Dit veronderstelt echter dat de door Moramplastics in haar grieven bepleite uitgangspunten voor de begroting van de schade (te weten een begroting op basis van de vervangingswaarde) juist zijn. De beoordeling van de wijze van begroting van de schade - waarop de grieven 5 en 6 zien - dient echter nog in de hoofdzaak aan de orde te komen. Daarom staat thans nog niet vast dat deze bescheiden ook daadwerkelijk relevant zijn.
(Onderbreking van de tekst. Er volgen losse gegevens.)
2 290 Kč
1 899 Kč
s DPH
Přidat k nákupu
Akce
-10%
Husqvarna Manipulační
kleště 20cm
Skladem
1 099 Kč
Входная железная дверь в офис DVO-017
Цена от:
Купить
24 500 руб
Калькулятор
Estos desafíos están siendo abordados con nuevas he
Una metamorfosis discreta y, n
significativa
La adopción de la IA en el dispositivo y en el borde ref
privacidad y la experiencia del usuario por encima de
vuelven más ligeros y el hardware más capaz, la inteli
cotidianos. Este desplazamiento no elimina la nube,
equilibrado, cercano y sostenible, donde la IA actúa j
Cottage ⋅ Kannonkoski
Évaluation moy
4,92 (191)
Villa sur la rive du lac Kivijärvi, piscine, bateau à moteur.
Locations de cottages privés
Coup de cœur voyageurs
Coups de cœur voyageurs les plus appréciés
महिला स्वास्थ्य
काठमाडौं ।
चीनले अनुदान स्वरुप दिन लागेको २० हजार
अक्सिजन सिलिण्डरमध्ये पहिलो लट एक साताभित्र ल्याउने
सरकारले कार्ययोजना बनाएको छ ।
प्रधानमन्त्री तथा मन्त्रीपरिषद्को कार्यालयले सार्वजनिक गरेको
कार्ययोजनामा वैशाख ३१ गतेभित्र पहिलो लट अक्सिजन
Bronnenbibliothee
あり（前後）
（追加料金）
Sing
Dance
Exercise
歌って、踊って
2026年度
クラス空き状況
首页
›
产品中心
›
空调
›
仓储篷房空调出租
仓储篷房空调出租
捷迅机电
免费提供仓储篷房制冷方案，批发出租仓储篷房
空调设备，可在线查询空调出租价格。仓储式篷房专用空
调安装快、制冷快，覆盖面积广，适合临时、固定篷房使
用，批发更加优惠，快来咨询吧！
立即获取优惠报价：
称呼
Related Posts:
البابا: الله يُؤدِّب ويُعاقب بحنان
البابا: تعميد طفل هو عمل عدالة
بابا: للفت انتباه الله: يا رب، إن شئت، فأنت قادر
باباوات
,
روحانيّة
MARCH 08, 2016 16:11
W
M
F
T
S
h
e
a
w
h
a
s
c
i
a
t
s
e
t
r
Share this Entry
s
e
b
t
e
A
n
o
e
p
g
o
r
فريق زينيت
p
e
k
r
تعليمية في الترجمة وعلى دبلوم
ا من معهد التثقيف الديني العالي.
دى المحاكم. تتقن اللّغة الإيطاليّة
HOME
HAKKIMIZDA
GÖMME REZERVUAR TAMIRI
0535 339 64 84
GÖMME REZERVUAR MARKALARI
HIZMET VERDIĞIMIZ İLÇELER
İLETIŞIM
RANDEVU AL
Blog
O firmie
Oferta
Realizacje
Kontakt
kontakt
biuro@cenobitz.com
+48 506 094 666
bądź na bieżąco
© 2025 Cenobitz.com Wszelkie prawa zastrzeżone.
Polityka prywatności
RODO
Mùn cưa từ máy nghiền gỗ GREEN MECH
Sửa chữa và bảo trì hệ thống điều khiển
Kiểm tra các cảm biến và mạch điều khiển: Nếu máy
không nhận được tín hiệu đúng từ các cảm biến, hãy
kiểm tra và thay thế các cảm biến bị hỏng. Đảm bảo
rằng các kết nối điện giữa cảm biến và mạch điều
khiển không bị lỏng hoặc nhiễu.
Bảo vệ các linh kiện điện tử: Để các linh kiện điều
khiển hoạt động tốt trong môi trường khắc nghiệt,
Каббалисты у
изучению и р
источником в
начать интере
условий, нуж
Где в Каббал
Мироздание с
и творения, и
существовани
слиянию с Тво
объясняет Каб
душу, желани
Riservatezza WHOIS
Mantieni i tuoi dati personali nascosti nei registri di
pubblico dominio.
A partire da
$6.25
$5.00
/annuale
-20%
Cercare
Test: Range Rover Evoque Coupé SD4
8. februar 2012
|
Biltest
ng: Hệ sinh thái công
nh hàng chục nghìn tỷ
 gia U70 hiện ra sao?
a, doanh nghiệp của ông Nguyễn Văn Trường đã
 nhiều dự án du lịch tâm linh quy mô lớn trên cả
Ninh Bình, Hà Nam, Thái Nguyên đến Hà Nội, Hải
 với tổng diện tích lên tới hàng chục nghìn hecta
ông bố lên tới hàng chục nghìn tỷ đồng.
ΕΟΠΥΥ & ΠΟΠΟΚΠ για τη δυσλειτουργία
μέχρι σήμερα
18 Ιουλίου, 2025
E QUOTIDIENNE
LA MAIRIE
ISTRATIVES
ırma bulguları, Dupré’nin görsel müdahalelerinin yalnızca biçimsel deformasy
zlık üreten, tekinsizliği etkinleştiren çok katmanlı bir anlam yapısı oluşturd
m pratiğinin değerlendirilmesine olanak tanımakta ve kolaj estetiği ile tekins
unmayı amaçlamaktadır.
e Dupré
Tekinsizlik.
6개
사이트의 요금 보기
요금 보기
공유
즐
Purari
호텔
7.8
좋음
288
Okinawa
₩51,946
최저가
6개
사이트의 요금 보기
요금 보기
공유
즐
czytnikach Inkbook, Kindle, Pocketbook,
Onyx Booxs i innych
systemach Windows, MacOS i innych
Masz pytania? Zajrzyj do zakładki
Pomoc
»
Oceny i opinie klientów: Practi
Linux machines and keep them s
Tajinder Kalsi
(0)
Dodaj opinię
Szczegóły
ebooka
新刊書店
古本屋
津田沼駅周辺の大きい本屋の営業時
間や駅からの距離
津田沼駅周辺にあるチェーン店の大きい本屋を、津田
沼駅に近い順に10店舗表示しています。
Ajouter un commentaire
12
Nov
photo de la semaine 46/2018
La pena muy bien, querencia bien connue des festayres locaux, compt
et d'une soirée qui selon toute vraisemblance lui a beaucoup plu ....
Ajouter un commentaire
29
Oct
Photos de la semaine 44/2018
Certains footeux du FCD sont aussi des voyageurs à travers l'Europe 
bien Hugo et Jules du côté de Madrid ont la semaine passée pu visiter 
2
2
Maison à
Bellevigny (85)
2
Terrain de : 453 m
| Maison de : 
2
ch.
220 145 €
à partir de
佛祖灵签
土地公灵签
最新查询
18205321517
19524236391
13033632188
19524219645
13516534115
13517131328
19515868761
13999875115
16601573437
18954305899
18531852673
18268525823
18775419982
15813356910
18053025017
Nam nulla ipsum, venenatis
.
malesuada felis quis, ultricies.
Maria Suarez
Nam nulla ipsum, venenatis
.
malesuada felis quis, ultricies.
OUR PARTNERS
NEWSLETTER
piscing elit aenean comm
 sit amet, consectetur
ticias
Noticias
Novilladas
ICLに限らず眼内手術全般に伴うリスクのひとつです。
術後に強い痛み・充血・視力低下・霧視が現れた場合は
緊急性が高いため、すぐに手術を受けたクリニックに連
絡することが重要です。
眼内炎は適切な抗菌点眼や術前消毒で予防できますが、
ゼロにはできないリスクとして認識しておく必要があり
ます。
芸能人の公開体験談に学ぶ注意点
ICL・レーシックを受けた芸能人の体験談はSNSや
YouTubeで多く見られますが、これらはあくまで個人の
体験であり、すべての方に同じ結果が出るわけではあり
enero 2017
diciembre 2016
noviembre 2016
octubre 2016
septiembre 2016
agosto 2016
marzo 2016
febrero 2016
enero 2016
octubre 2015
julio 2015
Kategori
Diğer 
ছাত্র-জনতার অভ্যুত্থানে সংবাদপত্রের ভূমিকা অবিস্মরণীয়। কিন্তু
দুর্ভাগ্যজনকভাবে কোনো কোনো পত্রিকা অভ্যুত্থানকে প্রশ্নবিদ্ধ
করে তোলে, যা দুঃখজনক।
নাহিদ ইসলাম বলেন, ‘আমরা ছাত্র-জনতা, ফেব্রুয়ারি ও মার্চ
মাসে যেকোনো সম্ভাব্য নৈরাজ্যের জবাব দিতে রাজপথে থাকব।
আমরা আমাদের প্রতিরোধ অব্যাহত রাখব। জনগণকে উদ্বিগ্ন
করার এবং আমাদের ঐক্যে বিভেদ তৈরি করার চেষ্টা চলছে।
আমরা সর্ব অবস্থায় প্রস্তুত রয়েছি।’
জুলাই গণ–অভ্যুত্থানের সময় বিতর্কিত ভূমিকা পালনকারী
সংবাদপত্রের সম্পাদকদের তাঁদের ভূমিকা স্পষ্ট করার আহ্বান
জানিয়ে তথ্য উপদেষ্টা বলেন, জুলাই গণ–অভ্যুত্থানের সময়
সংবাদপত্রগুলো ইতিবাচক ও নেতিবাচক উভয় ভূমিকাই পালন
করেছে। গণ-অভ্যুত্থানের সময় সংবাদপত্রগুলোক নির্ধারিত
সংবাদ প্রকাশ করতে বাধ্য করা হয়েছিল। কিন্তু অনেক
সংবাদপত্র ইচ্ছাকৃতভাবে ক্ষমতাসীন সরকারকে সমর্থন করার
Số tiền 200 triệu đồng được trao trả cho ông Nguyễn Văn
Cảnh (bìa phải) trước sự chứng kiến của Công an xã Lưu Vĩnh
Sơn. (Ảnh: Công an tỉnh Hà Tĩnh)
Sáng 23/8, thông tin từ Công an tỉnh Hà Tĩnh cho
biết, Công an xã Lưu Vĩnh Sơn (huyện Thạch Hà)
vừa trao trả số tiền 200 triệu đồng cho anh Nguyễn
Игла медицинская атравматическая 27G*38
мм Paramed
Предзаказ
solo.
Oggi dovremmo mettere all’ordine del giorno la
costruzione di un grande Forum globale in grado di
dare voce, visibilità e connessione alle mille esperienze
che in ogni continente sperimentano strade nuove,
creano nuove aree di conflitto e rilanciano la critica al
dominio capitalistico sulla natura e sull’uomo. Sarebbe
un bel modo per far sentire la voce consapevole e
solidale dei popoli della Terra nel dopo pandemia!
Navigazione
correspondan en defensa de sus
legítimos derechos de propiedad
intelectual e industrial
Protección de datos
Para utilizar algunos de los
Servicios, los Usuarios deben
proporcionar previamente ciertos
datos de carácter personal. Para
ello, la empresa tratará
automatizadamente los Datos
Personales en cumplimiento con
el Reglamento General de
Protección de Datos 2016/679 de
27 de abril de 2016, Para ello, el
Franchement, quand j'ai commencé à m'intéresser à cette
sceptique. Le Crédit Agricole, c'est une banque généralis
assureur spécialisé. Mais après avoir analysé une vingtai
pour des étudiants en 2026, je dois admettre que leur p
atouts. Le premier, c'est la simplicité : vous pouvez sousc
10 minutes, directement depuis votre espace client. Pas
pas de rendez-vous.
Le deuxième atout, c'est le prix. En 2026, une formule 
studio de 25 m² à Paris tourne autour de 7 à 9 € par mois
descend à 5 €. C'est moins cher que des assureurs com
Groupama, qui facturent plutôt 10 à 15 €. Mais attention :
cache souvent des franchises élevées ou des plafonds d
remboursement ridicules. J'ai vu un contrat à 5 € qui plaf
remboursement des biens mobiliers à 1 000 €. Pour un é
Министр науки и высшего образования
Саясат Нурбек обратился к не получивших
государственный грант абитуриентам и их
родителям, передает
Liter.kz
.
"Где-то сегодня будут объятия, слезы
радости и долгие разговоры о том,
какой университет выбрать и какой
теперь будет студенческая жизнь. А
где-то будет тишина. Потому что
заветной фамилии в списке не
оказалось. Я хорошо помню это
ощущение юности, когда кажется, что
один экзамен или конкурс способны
Moramplastics heeft niet, althans niet gemotiveerd gesteld - en dit is ook niet gebleken - dat Moramplastics ook belang heeft bij een berekening van de schade op basis van de vervangingswaarde, indien de schade op grond van de verkoopwaarde moet worden begroot.
Daar komt bij dat, gelet op de aard en omvang van de genoemde bescheiden (zoals overzichten van de volledige naam van de producent en eventuele tussenhandelaren van de grasmaai- en andere machines die bij de brand verloren zijn gegaan, de fabricagekostprijs ten tijde van de brand van de grasmaaiers die bij de brand verloren zijn gegaan en de gerealiseerde opbrengsten en bruto winst per productsoort over 12 maanden voorafgaand en 12 maanden opvolgend aan de brand voor het afzetgebied dat de Nederlandse vestiging pleegde te bedienen) en het feit dat het om gegevens gaat van circa twaalf jaar geleden, voldoende aannemelijk is dat het een grote mate van inspanning en kosten van Deere zal vergen om de door Moramplastics gewenste bescheiden te achterhalen.
Gelet op enerzijds het rechtmatig belang van Moramplastics bij toewijzing van de vordering, en anderzijds het gegeven dat thans nog niet kan worden aangenomen dat de verlangde gegevens daadwerkelijk relevant zullen zijn in de hoofdprocedure, alsmede de inspanningen en kosten voor Deere die gemoeid zijn met het verkrijgen van de bescheiden, acht het hof het in dit stadium van de procedure prematuur om Deere te verplichten de bescheiden onder iii. tot en met xi. reeds thans over te leggen dan wel inzage te verstrekken in die bescheiden.
Indien die bescheiden op enig moment in de procedure wel relevant zullen worden, dan zal in beginsel de bewijslast van de schade op Deere rusten. Ook op dit punt moet daarom redelijkerwijze worden aangenomen dat een behoorlijke rechtsbedeling ook zonder verschaffing van de gevraagde gegevens is gewaarborgd en dat de vordering ten aanzien van de genoemde bescheiden daarom moet worden afgewezen.